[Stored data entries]
^^^^^^^^
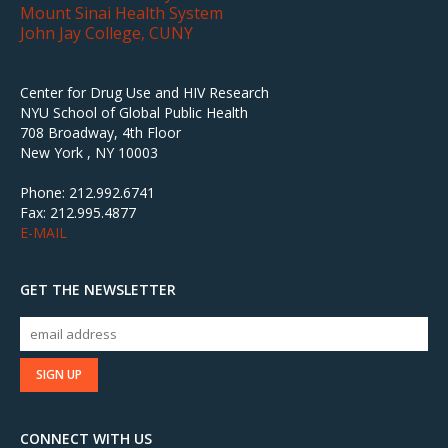
Mount Sinai Health System
John Jay College, CUNY
Center for Drug Use and HIV Research
NYU School of Global Public Health
708 Broadway, 4th Floor
New York , NY 10003
Phone: 212.992.6741
Fax: 212.995.4877
E-MAIL
GET THE NEWSLETTER
CONNECT WITH US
^^^^^^^^
### [ASSIGNMENT]
Considering each line of the records on its own, count those that contain "Health" and give only that number.

### [SOLUTION FOR THIS EXERCISE]
2